Why is he able to receive such benefits?


----------



## AWP (Nov 4, 2008)

rv808 said:


> Why is he able to receive such benefits?



No kidding.

"I survived making a terrorist attack and all I got were these lousy benefits."

Way to go, nanny state. Lead the way.


----------



## Josh466 (Nov 4, 2008)

> The move also risks causing a diplomatic row with Iran, which has demanded the 50-year-old's return so that he can face trial for the murder of two hostages during the siege. *This would lead to an inevitable death sentence*.



Why does anyone give a shit if he get's a death sentence?  Kill him or keep him in prison.  He get's the death sentence? Tough shit, dude.


----------



## pardus (Nov 4, 2008)

The UK has be in steady decline since WWII this is just one more example of that, great shame...


----------



## Muppet (Nov 5, 2008)

W--------------T-----------------F!!!!

F.M.


----------



## digrar (Nov 5, 2008)

7point62 said:


> Maybe some old retired SAS guys can make this bastard disappear and save the taxpayers a few pounds.



I imagine some Iranian guys may be paying him a visit.


----------



## Ravage (Nov 5, 2008)

Give Mac a call, I'd bet he has and old score to settle with this guy....


----------



## Seraph (Nov 5, 2008)

pardus762 said:


> The UK has be in steady decline since WWII this is just one more example of that, great shame...


Spot on. As FF says, welcome to the great nanny state


----------



## Swill (Jan 23, 2009)

Mac's got a good 'stache.

Isn't/Wasn't Johnny Adair on some sort of government pension too?


----------



## QC (Jan 24, 2009)

digrar said:


> I imagine some Iranian guys may be paying him a visit.

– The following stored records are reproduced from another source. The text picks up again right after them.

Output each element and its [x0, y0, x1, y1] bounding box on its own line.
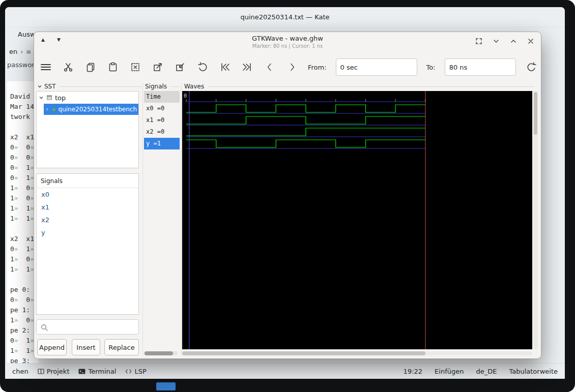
signal-row-y[interactable]: y =1: [144, 138, 180, 149]
statusbar-projekt-toggle[interactable]: Projekt: [38, 368, 70, 375]
cut-icon: [63, 62, 74, 73]
signals-hscrollbar[interactable]: [144, 351, 178, 355]
signal-row-x0[interactable]: x0 =0: [144, 103, 180, 114]
zoom-fit-icon: [130, 62, 141, 73]
close-icon: [526, 37, 535, 46]
wave-canvas[interactable]: 0: [182, 91, 532, 349]
scrollbar-thumb[interactable]: [145, 351, 173, 355]
paste-icon: [107, 62, 119, 73]
statusbar-lsp-label: LSP: [134, 368, 146, 375]
zoom-out-button[interactable]: [174, 59, 187, 75]
tree-item-testbench[interactable]: quine20250314testbench: [44, 104, 138, 115]
wave-svg[interactable]: 0: [182, 91, 532, 349]
frame-button[interactable]: [473, 35, 485, 47]
reload-button[interactable]: [525, 59, 538, 75]
next-edge-button[interactable]: [285, 59, 299, 75]
chevron-up-icon: [509, 37, 518, 46]
sst-signals-header: Signals: [37, 174, 138, 188]
statusbar-clock: 19:22: [404, 368, 422, 375]
undo-icon: [197, 62, 208, 73]
gtkwave-title: GTKWave - wave.ghw: [34, 35, 541, 42]
scroll-up-button[interactable]: ▲: [41, 37, 45, 42]
kate-statusbar: chen Projekt Terminal LSP 19:22 Einfügen…: [5, 363, 565, 379]
zoom-in-button[interactable]: [151, 59, 164, 75]
expander-right-icon: [45, 107, 49, 112]
code-icon: [125, 368, 132, 375]
chevron-down-icon: [492, 37, 501, 46]
kate-sidebar-item[interactable]: passwor: [7, 61, 35, 69]
statusbar-lsp-toggle[interactable]: LSP: [125, 368, 146, 375]
waves-vscrollbar[interactable]: [533, 91, 538, 349]
statusbar-tabwidth[interactable]: Tabulatorweite: [509, 368, 558, 375]
statusbar-terminal-toggle[interactable]: Terminal: [78, 368, 116, 375]
statusbar-input-mode[interactable]: Einfügen: [435, 368, 464, 375]
kate-menu-item[interactable]: Ausw: [18, 31, 36, 38]
paste-button[interactable]: [106, 59, 120, 75]
gtkwave-toolbar: From: To:: [34, 54, 541, 80]
kate-title: quine20250314.txt — Kate: [240, 13, 329, 21]
sst-search: [36, 319, 139, 335]
sst-frame-header[interactable]: SST: [37, 83, 142, 90]
undo-button[interactable]: [196, 59, 209, 75]
marker-cursor-status: Marker: 80 ns | Cursor: 1 ns: [34, 43, 541, 49]
signals-frame-header: Signals: [145, 83, 180, 90]
tree-item-top[interactable]: top: [37, 92, 138, 104]
sst-signals-box: Signals x0x1x2y: [36, 173, 139, 315]
taskbar-item[interactable]: [156, 382, 176, 390]
svg-text:0: 0: [184, 93, 187, 99]
jump-start-button[interactable]: [218, 59, 232, 75]
jump-end-icon: [242, 62, 253, 73]
paned-handle[interactable]: [181, 83, 182, 355]
waves-hscrollbar[interactable]: [182, 351, 532, 355]
copy-button[interactable]: [84, 59, 97, 75]
signals-label: Signals: [145, 83, 167, 90]
gtkwave-titlebar: GTKWave - wave.ghw Marker: 80 ns | Curso…: [34, 35, 541, 49]
shade-down-button[interactable]: [490, 35, 502, 47]
scrollbar-thumb[interactable]: [182, 351, 425, 355]
expander-down-icon: [39, 95, 44, 100]
waves-label: Waves: [184, 83, 204, 90]
kate-titlebar[interactable]: quine20250314.txt — Kate: [5, 7, 565, 27]
signal-name-rows: Timex0 =0x1 =0x2 =0y =1: [144, 91, 180, 149]
statusbar-search-toggle[interactable]: chen: [12, 368, 28, 375]
sst-tree: top quine20250314testbench: [36, 91, 139, 168]
globe-icon: [51, 106, 56, 113]
sst-signal-x0[interactable]: x0: [37, 188, 138, 201]
signal-row-x1[interactable]: x1 =0: [144, 114, 180, 126]
project-icon: [38, 368, 44, 375]
jump-end-button[interactable]: [241, 59, 254, 75]
scroll-down-button[interactable]: ▼: [57, 37, 61, 42]
sst-signal-y[interactable]: y: [37, 226, 138, 239]
reload-icon: [526, 62, 537, 73]
search-icon: [40, 323, 48, 331]
menu-icon: [40, 62, 52, 73]
menu-button[interactable]: [39, 59, 52, 75]
append-button[interactable]: Append: [37, 339, 67, 355]
to-field[interactable]: [445, 58, 516, 76]
insert-button[interactable]: Insert: [72, 339, 100, 355]
sidebar-text-fragment: en: [9, 48, 17, 55]
prev-edge-button[interactable]: [263, 59, 276, 75]
replace-button[interactable]: Replace: [104, 339, 139, 355]
waves-frame-header: Waves: [184, 83, 534, 90]
gtkwave-window: ▲ ▼ GTKWave - wave.ghw Marker: 80 ns | C…: [34, 32, 541, 359]
frame-icon: [474, 37, 483, 46]
sst-label: SST: [44, 83, 56, 90]
signal-row-time[interactable]: Time: [144, 91, 180, 103]
shade-up-button[interactable]: [507, 35, 520, 47]
chevron-left-icon: [264, 62, 275, 73]
cut-button[interactable]: [62, 59, 75, 75]
sst-signal-x1[interactable]: x1: [37, 201, 138, 214]
statusbar-locale[interactable]: de_DE: [476, 368, 497, 375]
close-button[interactable]: [525, 35, 537, 47]
to-label: To:: [426, 64, 436, 71]
from-field[interactable]: [336, 58, 417, 76]
signal-row-x2[interactable]: x2 =0: [144, 126, 180, 138]
zoom-out-icon: [175, 62, 186, 73]
zoom-fit-button[interactable]: [129, 59, 142, 75]
terminal-icon: [78, 368, 85, 375]
scrollbar-thumb[interactable]: [534, 92, 537, 135]
sst-search-input[interactable]: [50, 320, 136, 334]
sst-signal-x2[interactable]: x2: [37, 214, 138, 226]
paned-handle[interactable]: [142, 83, 143, 355]
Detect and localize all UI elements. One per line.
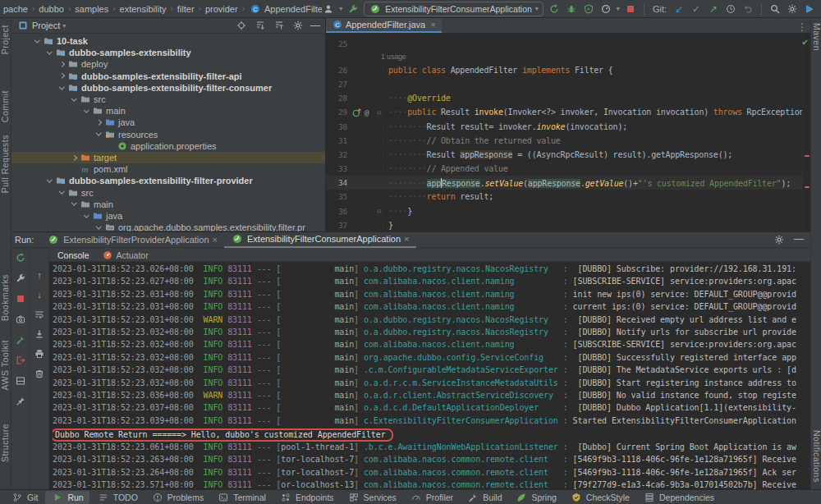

The siege was a protest over the Ayatollah Khomeni. It's reasonable to assume that there may be a soft knock on the door. To send him home can mean he won't make it down the stairs onto the tarmac. He's done his time and may be receiving benefits that any ex prisoner would receive under the circumstances. :2c:


----------



## pardus (Jan 24, 2009)

Cry me a river...


----------



## InfantryScout64 (Jan 29, 2009)

Something tells me he will *cough* trip *cough* while sun bathing in the near future...


----------



## Rapid (Jan 30, 2009)

Gah. I hate this kind of crap.


----------



## Dirty Harry 375 (Jan 30, 2009)

Honestly some of these lawyers are as bad as the criminals that they defend... The guy straight up killed hostages and people think that after some prision time he's all set to go? The guy is an extremist and shouldn't have any rights... The second he fired a round into a hostage was the second the tossed any kind of rights out the window... There should be no protection for people like that and its absurd for any working tax payer to carry those burdens.. They are leeches of society and don't deserve a dime.


----------



## hoepoe (Jan 31, 2009)

Whilst i like Britain, i feel their priority to "Human Rights" of non-UK citizens supersedes there priority or importance of their own well-being. This ultimately will be their undoing. A good book that covers this well is called "Londonistan" and IMO is required reading.

H


----------